§ **Exercise goal**: From the records below, please repeat exactly the line that has "인구대응 솔루션 (184, 464)", the line that has "본문 바로가기 (0, 0)", and every line between them, and nothing else.

§ **The data**:
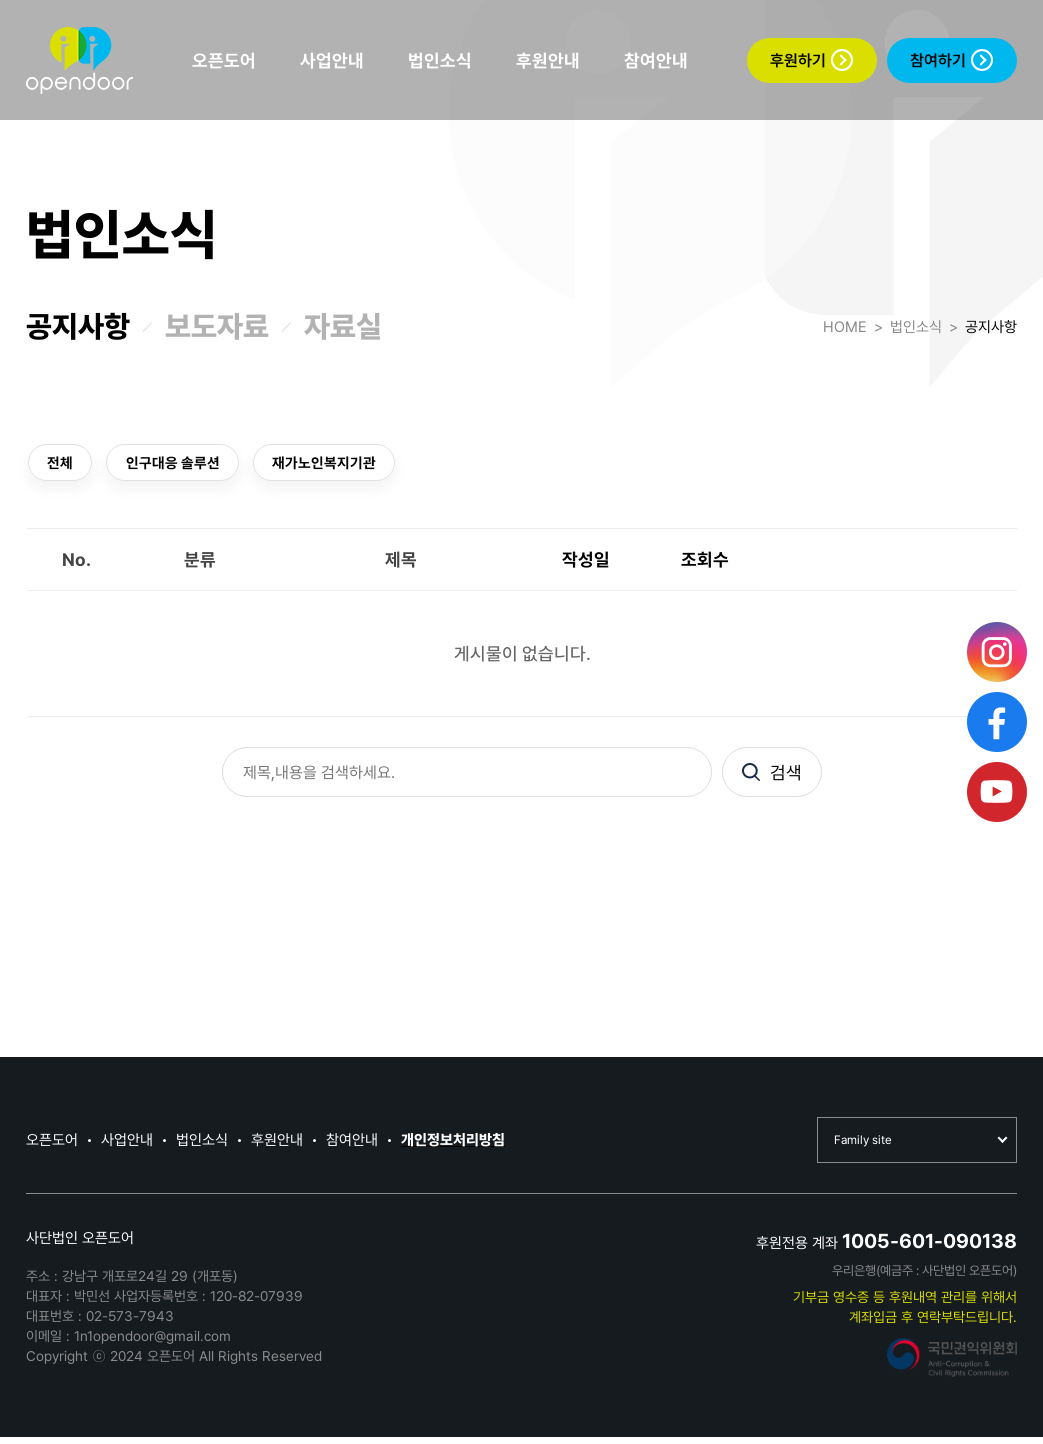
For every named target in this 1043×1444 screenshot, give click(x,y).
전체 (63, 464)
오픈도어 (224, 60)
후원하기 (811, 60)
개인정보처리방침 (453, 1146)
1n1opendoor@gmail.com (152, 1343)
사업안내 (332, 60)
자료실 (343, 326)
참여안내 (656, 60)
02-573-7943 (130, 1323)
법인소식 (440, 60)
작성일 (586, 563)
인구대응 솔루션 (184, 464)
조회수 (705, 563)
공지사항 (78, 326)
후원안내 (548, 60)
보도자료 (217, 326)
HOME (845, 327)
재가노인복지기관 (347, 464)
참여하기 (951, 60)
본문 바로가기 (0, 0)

* * *

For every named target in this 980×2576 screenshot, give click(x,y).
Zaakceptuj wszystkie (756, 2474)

§ **Solution for this problem**:
인구대응 솔루션 (184, 464)
조회수 (705, 563)
공지사항 (78, 326)
후원안내 (548, 60)
보도자료 (217, 326)
HOME (845, 327)
재가노인복지기관 (347, 464)
참여하기 (951, 60)
본문 바로가기 (0, 0)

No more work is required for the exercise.